What you need to do: Could you set down, exactly as they stand, only the lines from the one containing "Outdoor Audio System" through the end of the listing?
^^^^^^^^
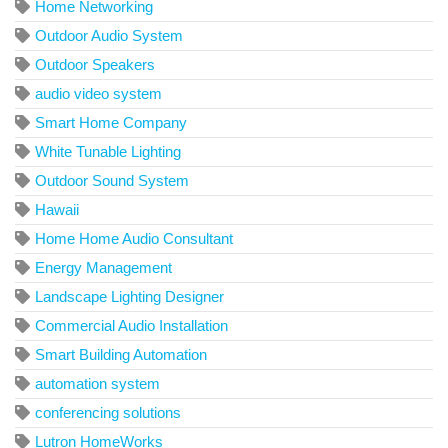
Home Networking
Outdoor Audio System
Outdoor Speakers
audio video system
Smart Home Company
White Tunable Lighting
Outdoor Sound System
Hawaii
Home Home Audio Consultant
Energy Management
Landscape Lighting Designer
Commercial Audio Installation
Smart Building Automation
automation system
conferencing solutions
Lutron HomeWorks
^^^^^^^^
Exercise solution:
Outdoor Audio System
Outdoor Speakers
audio video system
Smart Home Company
White Tunable Lighting
Outdoor Sound System
Hawaii
Home Home Audio Consultant
Energy Management
Landscape Lighting Designer
Commercial Audio Installation
Smart Building Automation
automation system
conferencing solutions
Lutron HomeWorks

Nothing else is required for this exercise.